Significant internal control deficiencies

  • Leadership did not implement proper governance. There was inadequate and insufficient oversight to ensure compliance with key laws and regulations. There weren’t effective action plans to address prior-year findings. Financial and performance reporting was not supported by appropriate audit evidence.
  • Management did not implement proper record-keeping; there were no controls over daily and monthly processing and recording of transactions; regular, accurate and complete financial and performance reports were neither prepared nor supported by reliable information.

Material irregularities identified during the audit

The lack of effective internal controls for the approval and processing of payments will result in material irrecoverable losses:

  • A municipal infrastructure grant of R183.5 million was paid to the wrong recipient. An amount of R104 million remains irrecoverable!

    The matter has been reported to the Special Commercial Crimes Unit of the Directorate for Priority Crime Investigation (the Hawks) and the Special Investigations Unit for further investigation.

  • Payments were made to ghosts (deceased participants in the CWP).
  • Payments were made to non-qualifying government employees on the CWP.
  • Prepayments were made for goods and services that were not received at CWP sites.
  • Project management fees were paid to implementing agents in the CWP for services not received in 2018 and 2019.

A total of R401.7 million (2018: R287.8 million) was paid to consultants, and a total of R2.6 billion (2018: R2.4 billion) was paid to contractors.

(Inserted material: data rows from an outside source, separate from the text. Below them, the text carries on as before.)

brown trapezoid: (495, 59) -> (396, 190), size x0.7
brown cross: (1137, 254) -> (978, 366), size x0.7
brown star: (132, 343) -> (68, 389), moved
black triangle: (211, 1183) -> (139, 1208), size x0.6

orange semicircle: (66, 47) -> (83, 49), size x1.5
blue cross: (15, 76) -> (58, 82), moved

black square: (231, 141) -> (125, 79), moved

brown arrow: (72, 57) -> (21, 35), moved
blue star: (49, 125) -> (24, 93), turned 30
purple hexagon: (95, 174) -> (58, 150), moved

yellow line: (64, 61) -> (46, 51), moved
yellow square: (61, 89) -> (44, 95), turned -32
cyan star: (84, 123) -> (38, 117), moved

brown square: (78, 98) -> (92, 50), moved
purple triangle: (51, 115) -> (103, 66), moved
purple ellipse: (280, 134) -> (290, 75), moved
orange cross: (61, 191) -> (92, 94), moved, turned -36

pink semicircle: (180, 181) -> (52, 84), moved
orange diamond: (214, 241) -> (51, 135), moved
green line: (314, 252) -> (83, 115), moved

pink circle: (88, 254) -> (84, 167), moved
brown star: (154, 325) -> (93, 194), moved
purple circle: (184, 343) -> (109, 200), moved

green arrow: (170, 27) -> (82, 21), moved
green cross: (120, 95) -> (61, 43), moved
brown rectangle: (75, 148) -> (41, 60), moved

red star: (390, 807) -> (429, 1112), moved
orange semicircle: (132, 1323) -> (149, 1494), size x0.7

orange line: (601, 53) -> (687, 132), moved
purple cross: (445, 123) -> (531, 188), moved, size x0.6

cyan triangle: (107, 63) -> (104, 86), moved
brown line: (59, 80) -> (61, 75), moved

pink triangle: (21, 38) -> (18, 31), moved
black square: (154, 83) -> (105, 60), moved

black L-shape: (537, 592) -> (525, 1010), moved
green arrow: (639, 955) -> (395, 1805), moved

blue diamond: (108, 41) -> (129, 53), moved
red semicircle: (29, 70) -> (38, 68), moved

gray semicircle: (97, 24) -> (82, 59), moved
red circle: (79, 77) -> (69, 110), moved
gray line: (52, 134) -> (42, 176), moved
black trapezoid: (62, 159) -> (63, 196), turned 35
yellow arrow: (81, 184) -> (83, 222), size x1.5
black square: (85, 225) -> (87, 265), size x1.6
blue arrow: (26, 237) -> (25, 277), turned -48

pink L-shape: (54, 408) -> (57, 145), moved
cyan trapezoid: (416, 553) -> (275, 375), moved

The total expenditure for the year amounted to R81.9 billion (2018: R76.4 billion).

With the lack of internal controls, poor governance, and illicit payments – to ghosts, to wrong suppliers and for goods not received – exactly how much has funded corruption? How many people, living in abject poverty, have passed away due to the lack of funds?

Cogta has a lot to answer for. Its lack of governance and disregard for the poor should not be swept away by the Covid-19 tide.

The spirit of Batho Pele (‘People First’) has dissipated.